AUD/USD consolidates after trading to a fresh yearly high (0.7454) earlier this week, and looming developments in the Relative Strength Index (RSI) may show the bullish momentum gathering pace as the indicator flirts with overbought territory for the first time since September.


AUD/USD trades to fresh 2020 highs in December as the US Dollar broadly reflects an inverse relationship with investor confidence, with the correction from the September high (0.7414) providing to be an exhaustion in the bullish trend rather than a change in behavior as the Reserve Bank of Australia (RBA) moves to the sidelines ahead of 2021.

Recent remarks by RBA Governor Philip Lowe suggest the board will endorse a wait-and-see approach over the coming months as “the economic news has, on balance, been better than we were expecting,” with the central bank head going onto say that “the focus is now on actual outcomes for inflation and unemployment, rather than forecast outcomes” while testifying in front of the House of Representatives Standing Committee on Economics.

Lowe insist that the RBA remains “prepared to do more, if that is required” even though the central bank plans to purchase $100 billion of Australian government bonds over the next 6 months, but it seems as though the board is in no rush to deploy more unconventional tools as “we are still of the view that a negative policy interest rate in Australia is extraordinarily unlikely, with any benefits being outweighed by the costs.”

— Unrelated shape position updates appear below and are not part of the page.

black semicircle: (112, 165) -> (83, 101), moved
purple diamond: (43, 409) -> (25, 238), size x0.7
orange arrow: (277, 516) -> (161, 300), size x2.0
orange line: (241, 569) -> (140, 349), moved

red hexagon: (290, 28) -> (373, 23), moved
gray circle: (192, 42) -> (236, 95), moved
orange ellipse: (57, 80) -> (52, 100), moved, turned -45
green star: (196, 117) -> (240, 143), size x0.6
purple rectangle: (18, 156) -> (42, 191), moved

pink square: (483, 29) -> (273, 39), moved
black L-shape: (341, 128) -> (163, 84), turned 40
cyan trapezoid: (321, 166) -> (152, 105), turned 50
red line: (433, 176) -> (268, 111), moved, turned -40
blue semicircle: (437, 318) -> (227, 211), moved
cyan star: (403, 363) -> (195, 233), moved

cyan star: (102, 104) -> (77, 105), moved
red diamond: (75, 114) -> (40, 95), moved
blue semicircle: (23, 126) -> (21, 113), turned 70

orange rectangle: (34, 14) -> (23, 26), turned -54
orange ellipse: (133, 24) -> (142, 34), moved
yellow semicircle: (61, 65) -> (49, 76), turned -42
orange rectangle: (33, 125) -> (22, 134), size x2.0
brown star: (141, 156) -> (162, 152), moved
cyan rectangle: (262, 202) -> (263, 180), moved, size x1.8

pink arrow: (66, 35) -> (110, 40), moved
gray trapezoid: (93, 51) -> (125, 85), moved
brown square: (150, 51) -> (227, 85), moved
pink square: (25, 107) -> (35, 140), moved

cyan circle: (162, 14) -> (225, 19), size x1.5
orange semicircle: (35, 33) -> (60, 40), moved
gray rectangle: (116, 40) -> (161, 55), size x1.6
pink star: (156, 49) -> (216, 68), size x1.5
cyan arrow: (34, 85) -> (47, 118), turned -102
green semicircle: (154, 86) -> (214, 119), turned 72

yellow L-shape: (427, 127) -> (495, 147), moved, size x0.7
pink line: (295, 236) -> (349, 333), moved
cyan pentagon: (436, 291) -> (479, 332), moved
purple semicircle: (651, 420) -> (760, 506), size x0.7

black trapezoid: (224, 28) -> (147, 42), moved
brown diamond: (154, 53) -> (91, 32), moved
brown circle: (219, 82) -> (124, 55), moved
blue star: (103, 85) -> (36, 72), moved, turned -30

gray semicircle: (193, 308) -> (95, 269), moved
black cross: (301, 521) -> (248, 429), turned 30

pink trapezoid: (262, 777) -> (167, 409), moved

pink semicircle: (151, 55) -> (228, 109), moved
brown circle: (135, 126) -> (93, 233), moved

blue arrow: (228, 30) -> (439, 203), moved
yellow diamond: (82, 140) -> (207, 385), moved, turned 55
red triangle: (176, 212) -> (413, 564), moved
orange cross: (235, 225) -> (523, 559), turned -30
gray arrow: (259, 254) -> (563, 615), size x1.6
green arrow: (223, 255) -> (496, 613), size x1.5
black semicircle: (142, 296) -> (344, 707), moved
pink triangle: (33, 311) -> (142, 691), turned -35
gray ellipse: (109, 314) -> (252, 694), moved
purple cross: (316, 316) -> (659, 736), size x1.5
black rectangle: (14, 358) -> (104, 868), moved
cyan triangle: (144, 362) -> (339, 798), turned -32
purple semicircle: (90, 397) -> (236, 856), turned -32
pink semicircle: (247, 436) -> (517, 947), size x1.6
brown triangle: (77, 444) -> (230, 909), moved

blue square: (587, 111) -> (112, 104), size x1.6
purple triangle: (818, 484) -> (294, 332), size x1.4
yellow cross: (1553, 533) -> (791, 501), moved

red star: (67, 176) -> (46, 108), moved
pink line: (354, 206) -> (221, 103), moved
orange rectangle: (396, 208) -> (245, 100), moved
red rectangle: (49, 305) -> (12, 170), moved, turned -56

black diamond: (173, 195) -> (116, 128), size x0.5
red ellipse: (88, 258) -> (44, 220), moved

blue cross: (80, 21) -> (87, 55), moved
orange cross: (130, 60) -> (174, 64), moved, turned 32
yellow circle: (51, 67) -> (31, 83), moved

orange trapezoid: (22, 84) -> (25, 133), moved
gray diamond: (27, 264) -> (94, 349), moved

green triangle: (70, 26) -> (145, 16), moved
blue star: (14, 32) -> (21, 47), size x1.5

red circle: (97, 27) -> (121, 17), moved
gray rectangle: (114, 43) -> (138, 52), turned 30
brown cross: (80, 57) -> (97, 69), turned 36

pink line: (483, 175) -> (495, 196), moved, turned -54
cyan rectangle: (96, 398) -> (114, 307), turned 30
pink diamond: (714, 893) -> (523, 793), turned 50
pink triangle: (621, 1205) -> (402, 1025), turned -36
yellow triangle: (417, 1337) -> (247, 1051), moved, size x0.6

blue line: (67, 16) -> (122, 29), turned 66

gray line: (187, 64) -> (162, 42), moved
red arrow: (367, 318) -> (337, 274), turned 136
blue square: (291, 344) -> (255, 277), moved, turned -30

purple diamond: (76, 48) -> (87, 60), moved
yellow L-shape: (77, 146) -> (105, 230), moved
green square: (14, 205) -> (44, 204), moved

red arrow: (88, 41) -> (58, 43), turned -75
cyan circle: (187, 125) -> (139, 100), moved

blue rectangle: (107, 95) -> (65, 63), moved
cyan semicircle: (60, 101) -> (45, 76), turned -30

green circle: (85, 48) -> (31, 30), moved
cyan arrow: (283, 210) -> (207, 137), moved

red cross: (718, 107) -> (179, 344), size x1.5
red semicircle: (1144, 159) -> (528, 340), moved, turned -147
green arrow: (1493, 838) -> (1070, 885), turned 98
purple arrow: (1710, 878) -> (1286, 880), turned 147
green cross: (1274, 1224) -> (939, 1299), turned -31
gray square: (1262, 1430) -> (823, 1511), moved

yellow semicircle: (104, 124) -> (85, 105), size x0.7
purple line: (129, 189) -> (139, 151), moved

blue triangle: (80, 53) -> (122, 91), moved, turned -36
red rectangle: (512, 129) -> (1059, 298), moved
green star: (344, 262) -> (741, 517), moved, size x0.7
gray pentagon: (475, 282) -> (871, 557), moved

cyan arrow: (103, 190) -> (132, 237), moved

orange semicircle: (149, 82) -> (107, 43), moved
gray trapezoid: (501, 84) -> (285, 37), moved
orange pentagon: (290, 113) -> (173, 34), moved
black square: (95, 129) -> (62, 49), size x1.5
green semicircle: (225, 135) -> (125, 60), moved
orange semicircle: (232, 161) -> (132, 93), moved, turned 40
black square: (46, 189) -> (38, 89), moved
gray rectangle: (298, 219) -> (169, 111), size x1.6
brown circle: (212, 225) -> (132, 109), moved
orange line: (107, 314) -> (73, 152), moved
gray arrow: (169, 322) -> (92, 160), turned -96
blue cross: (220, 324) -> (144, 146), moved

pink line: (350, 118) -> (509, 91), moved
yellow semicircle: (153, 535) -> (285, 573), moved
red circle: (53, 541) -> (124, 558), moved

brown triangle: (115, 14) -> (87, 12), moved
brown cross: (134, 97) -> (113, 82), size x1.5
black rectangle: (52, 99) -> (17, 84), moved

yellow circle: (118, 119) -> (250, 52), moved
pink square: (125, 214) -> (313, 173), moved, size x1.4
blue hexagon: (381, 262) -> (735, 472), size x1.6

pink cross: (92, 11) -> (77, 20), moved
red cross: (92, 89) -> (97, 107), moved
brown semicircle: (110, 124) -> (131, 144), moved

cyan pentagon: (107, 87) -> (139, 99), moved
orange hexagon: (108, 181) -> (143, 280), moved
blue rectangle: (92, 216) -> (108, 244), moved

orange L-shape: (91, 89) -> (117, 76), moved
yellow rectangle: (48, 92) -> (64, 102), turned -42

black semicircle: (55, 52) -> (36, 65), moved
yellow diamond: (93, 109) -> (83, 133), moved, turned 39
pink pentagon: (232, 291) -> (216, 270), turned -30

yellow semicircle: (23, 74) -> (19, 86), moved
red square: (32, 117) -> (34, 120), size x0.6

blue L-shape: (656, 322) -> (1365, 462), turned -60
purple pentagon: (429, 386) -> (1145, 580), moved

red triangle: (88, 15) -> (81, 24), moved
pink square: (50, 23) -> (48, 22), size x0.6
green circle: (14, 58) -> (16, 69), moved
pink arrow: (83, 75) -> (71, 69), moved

In turn, key market trends may continue to influence AUD/USD ahead of the next RBA meeting on February 1 as Governor Lowe and Co. acknowledge that “the improvement in risk sentiment has also been associated with a depreciation of the US dollar and an appreciation of the Australian dollar,” and tilt in retail sentiment also looks poised to persist as the crowding behavior from earlier this year reappears.